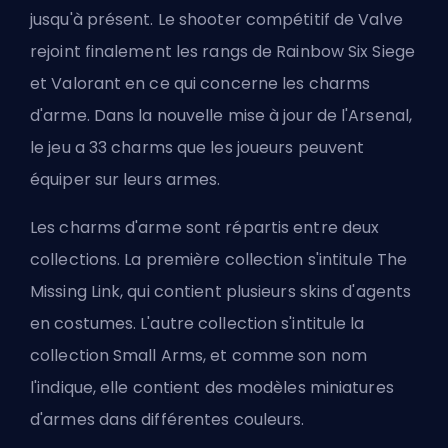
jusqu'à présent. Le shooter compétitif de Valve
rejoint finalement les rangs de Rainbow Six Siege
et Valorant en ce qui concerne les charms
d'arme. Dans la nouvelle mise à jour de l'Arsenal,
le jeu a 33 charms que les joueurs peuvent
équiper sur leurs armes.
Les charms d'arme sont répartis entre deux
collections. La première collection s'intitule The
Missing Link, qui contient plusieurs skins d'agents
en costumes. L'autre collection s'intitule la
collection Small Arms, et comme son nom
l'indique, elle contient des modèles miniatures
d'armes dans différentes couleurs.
--
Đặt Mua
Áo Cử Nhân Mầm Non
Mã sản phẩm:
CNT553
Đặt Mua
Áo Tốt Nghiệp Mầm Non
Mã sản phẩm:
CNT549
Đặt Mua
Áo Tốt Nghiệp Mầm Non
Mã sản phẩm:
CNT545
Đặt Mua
==
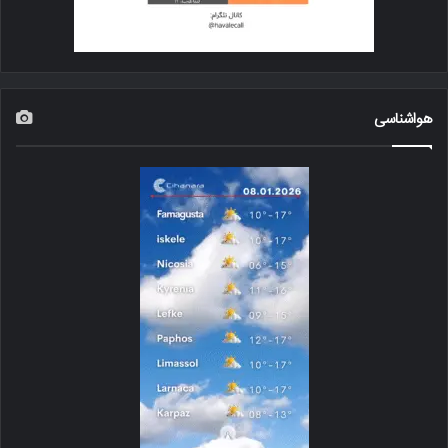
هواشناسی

» **Work instructions**:
Produce a word-for-word copy of everything above from the line holding "collection Small Arms, et comme son nom" down to the line holding "d'armes dans différentes couleurs.", with both of those lines kept.

» **Answer area**:
collection Small Arms, et comme son nom
l'indique, elle contient des modèles miniatures
d'armes dans différentes couleurs.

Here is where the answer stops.